Talvez em algum lugar da história, antes da intervenção da Estrela (que praticamente criou e registrou a data), alguém tenha desmerecido o futuro da data por vislumbrar nossa atual realidade. Nossas crianças são hipocondríacas (do dengo à dengue) e, de certa forma, maníacas-depressivas (mesmo sem ter grana aplicada na Bolsa).
Acredito que oito em dez internautas já receberam o e-mail da última infância feliz. Pois bem, não sei se a ‘minha’ foi a bala que matou Getúlio, mas não tenho do que reclamar. Tinha X-Tudo para crescer a mente e Cavaleiros do Zodíaco para reduzi-la nas mesmas proporções. Eu ainda brincava na rua. Eu também peguei a época da tesoura da Disney que representava bem o futuro egoísta de nossa juventude (a do ‘eu tenho, você nem tem’). Eu ainda conheci jogos de tabuleiro e tive um óculos do Chaves, além de colecionar os brindes da Coca-Cola quando anda faziam sentido.

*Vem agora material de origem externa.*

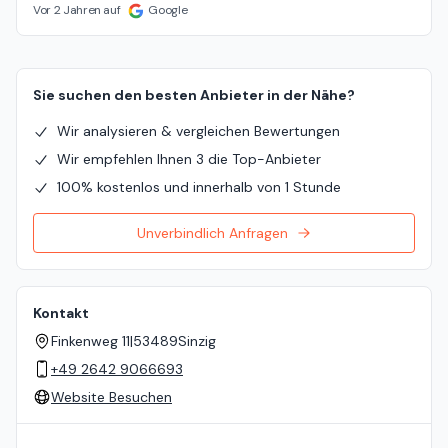
Vor 2 Jahren auf
Google
Sie suchen den besten Anbieter in der Nähe?
Wir analysieren & vergleichen Bewertungen
Wir empfehlen Ihnen 3 die Top-Anbieter
100% kostenlos und innerhalb von 1 Stunde
Unverbindlich Anfragen
Kontakt
Finkenweg 11
|
53489
Sinzig
+49 2642 9066693
Website Besuchen
Standort auf der Karte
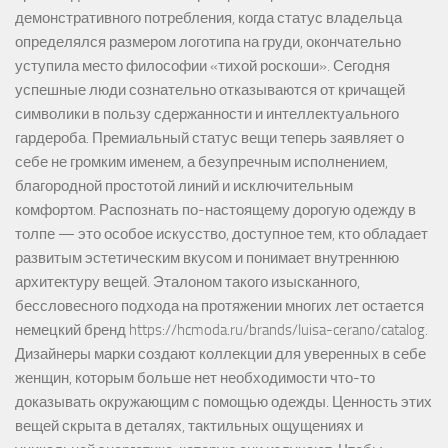
демонстративного потребления, когда статус владельца
определялся размером логотипа на груди, окончательно
уступила место философии «тихой роскоши». Сегодня
успешные люди сознательно отказываются от кричащей
символики в пользу сдержанности и интеллектуального
гардероба. Премиальный статус вещи теперь заявляет о
себе не громким именем, а безупречным исполнением,
благородной простотой линий и исключительным
комфортом. Распознать по-настоящему дорогую одежду в
толпе — это особое искусство, доступное тем, кто обладает
развитым эстетическим вкусом и понимает внутреннюю
архитектуру вещей. Эталоном такого изысканного,
бессловесного подхода на протяжении многих лет остается
немецкий бренд https://hcmoda.ru/brands/luisa-cerano/catalog.
Дизайнеры марки создают коллекции для уверенных в себе
женщин, которым больше нет необходимости что-то
доказывать окружающим с помощью одежды. Ценность этих
вещей скрыта в деталях, тактильных ощущениях и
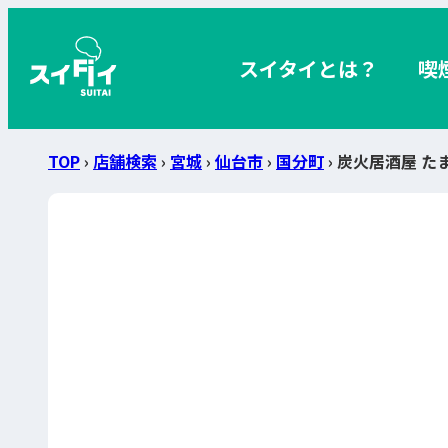
スイタイとは？
喫
TOP
›
店舗検索
›
宮城
›
仙台市
›
国分町
› 炭火居酒屋 た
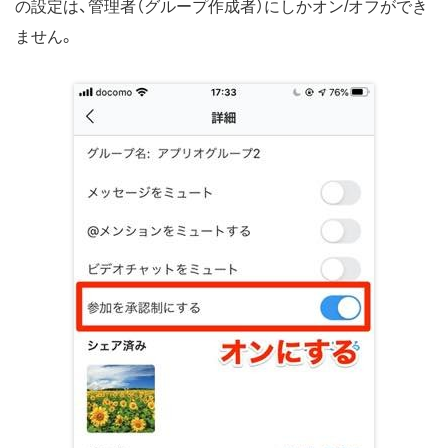
の設定は、管理者（グループ作成者）にしかオン/オフができ
ません。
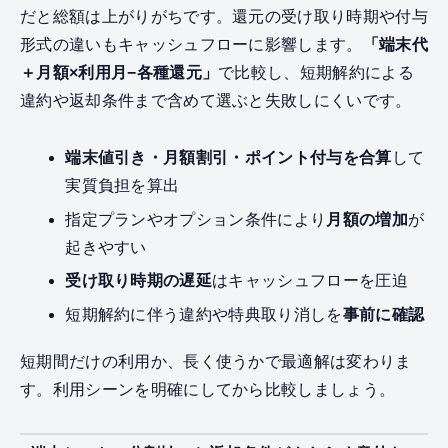
だと総額は上がりがちです。還元の受け取り時期や付与
形式の違いもキャッシュフローに影響します。
「端末代
＋月額×利用月−各種還元」
で比較し、短期解約による
違約や返却条件まで含めて選ぶと失敗しにくいです。
端末値引き・月額割引・ポイント付与を合算
して
実質負担を算出
指定プランやオプション条件により
月額の増加
が
起きやすい
受け取り時期の遅延
はキャッシュフローを圧迫
短期解約に伴う違約や特典取り消しを
事前に確認
短期間だけの利用か、長く使うかで最適解は変わりま
す。利用シーンを明確にしてから比較しましょう。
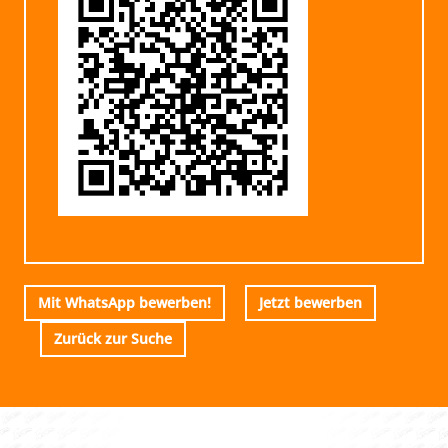
Mit WhatsApp bewerben!
Jetzt bewerben
Zurück zur Suche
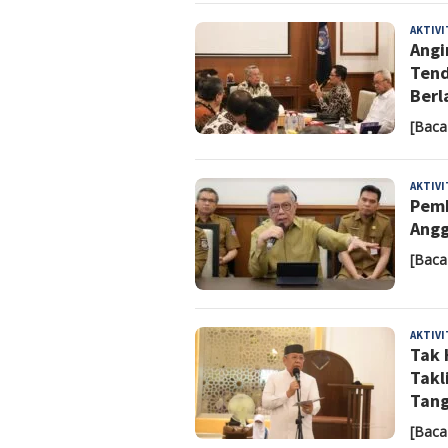
AKTIV
Angi
Tend
Berl
[Baca
AKTIV
Pemk
Angg
[Baca
AKTIV
Tak 
Takl
Tang
[Baca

Eu também acompanhei a derrocada de tudo que se construía. Eu vi o fim da Tv Cultura, o adeus do Mundo de Beckman, o fim de No Mundo da Lua e a despedida de Confissões de Adolescente (quando Deborah Secco, ainda não era Deb Sexxo). Vi também o nascer do apocalipse cultural brasileiro. Vi a importação de Pokemon. Vi a primeira apresentação do É o Tchan (ou Gera Samba, se preferir). Vi o declínio dos Tazos.
Nesse meio tempo, duas coisas marcaram a infância brasileira. A primeira foi a mutação de Xuxa Meneguel. Ela deixou de lado o Xou da Xuxa, que dizia ser para jovens, mas só vendia entre crianças, e passou para a era do Xuxa Só Para Baixinhos 3722, que diz ser para crianças, mas faz sucesso entre os retardados. A segunda, o advento da internet. Essa maravilha digital que transformou a infância em campo digital de crescimento mediado por jogos em rede. Em poucos anos, a Microsoft dará espaço à Babysoft, uma vez que os gênios cybernéticos nascem, crescem e (não) morrem mais depressa que os seres humanos comuns.
Na minha época, montávamos grandes maquetes em isopor e papel, para apresentar a tradicional Feira de Ciências. Evento regado a discursos ‘decorebas’, proferidos a um público que não fazia questão de entender o que era falado. Nas aulas, grandes cadernos decorados com giz de cera e hidrocor (ainda chamávamos assim) reluziam entre as estrelas de bom comportamento e de bom trabalho. Hoje, o Google faz o serviço, a impressora imprime e o trabalho do aluno é lembrar-se de entregar em sala de aula (e quando não lembra, pede para mandar por e-mail).
No máximo até os oito anos de idade, as crianças de hoje já têm definido na cabeça qual opção sexual deverá ser ‘filiada’ e se gostaria de se casar. Questões como número de filhos e emprego, decidem aos dez. Aos doze, já não se consideram mais crianças, pensam na aposentadoria. Aos treze, desistem da aposentadoria. Estão esperando filhos. Aos dezoito, choram, pois já podem ser encaminhados ao presídio comum. Aos trinta e cinco, choram novamente porque a vida não é mais tão simples que quando tinham a idade de seus filhos, que, por sinal, não ouvem e cometem os seus mesmos erros do passado...
O dia 12 de outubro é uma ironia. Requintada e infame. Do gênero que celebra a pureza e a inocência em grandes procissões em um mundo que desconhece o puro e inocente. Um mundo em que inocentes são suspeitos, suspeitos são acusados, acusados merecem morrer e os que merecem morrer acabam eleitos.